LLM Agents Enhance Geospatial Data Retrieval with Risk Awareness

Kyle Gao, Joel Cumming, Jonathan Li, Linlin Xu, David A. Clausi· June 16, 2026 View original

Summary

A new LLM-driven framework retrieves remote sensing data from cloud-based geospatial catalogs using natural language queries. It converts user intent into structured API calls, integrating Guardrail, General-QA, and Recommender-Analyst agents for reliable and semantically aligned interaction.

This research introduces an innovative framework that leverages large language models to streamline the retrieval of geospatial data from cloud-based catalogs. The system allows users to query complex remote sensing and environmental datasets using natural language, which is then translated into precise API calls. This significantly simplifies access to vast amounts of Earth observation data. The architecture is designed with three specialized agents: a Guardrail agent for enforcing safety and policy, a General-QA agent for interpreting user intent, and a Recommender-Analyst agent for generating schema-aware API calls. This modular and coordinated approach ensures robust and accurate interaction with external data services, making the framework portable across various platforms through API schema substitution. Preliminary adversarial evaluations indicate that while prompt-level safety instructions improve the system's resilience, rare but high-impact failures can still occur, particularly in API manipulation scenarios. This highlights the ongoing need for advanced, system-level defenses that can effectively balance safety, usability, and cost efficiency in such intelligent agent systems.

Why it matters

Professionals in environmental science, disaster response, and climate analysis can leverage this framework to automate and streamline access to critical geospatial data, improving efficiency and decision-making. The focus on risk-awareness is crucial for deploying reliable AI systems in sensitive applications.

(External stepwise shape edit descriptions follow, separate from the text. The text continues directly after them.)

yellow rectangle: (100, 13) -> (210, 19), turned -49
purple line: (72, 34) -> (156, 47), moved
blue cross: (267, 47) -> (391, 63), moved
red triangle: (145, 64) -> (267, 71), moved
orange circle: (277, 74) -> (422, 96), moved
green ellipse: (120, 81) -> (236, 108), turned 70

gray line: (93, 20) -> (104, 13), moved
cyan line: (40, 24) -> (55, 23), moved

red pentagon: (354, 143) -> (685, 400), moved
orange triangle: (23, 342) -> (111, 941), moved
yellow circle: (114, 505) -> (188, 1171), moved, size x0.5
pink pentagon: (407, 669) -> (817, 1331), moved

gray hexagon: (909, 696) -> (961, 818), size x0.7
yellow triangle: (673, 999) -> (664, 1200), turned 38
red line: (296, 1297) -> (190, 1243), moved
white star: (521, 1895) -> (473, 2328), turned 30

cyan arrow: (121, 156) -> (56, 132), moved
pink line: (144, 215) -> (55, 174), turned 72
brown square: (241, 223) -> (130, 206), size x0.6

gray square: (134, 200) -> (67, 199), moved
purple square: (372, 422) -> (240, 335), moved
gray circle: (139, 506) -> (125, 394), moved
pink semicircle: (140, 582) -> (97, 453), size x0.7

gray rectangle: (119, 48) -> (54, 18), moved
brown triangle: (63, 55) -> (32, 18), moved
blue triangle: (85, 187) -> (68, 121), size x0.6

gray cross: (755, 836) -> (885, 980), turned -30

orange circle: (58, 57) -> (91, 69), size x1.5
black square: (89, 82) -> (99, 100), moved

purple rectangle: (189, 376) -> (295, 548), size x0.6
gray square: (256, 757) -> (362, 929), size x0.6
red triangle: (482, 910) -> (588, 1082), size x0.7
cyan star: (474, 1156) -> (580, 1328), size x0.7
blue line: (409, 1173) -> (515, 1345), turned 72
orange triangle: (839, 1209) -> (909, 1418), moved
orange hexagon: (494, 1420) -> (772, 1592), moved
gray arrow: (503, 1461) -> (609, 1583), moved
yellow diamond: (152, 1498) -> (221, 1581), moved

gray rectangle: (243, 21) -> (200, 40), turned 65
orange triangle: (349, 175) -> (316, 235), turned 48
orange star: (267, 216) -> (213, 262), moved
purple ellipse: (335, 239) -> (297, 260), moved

How to implement this in your domain

  1. 1Integrate the LLM-driven framework into existing geospatial data platforms to enable natural language querying.
  2. 2Customize the Guardrail agent with specific organizational policies and safety protocols for data access.
  3. 3Develop domain-specific API schemas to ensure accurate and efficient data retrieval for specialized datasets.
  4. 4Conduct adversarial testing to identify and mitigate potential vulnerabilities in API manipulation scenarios.
  5. 5Train teams on using natural language interfaces for geospatial data access to enhance workflow efficiency.

Who benefits

Environmental MonitoringDisaster ResponseClimate AnalysisUrban PlanningAgriculture

Key takeaways

  • LLM agents can significantly simplify access to complex geospatial data through natural language queries.
  • A multi-agent architecture enhances reliability and semantic alignment in data retrieval.
  • Risk-aware design, including guardrail agents, is essential for robust deployment in critical applications.
  • The framework supports streamlined and automated Earth observation workflows across various platforms.

Original post by Kyle Gao, Joel Cumming, Jonathan Li, Linlin Xu, David A. Clausi

"arXiv:2606.15077v1 Announce Type: new Abstract: We present an LLM-driven framework for retrieving remote sensing data from cloud-based geospatial catalogues using natural language queries. The system converts user intent into structured API calls, enabling efficient access to sat…"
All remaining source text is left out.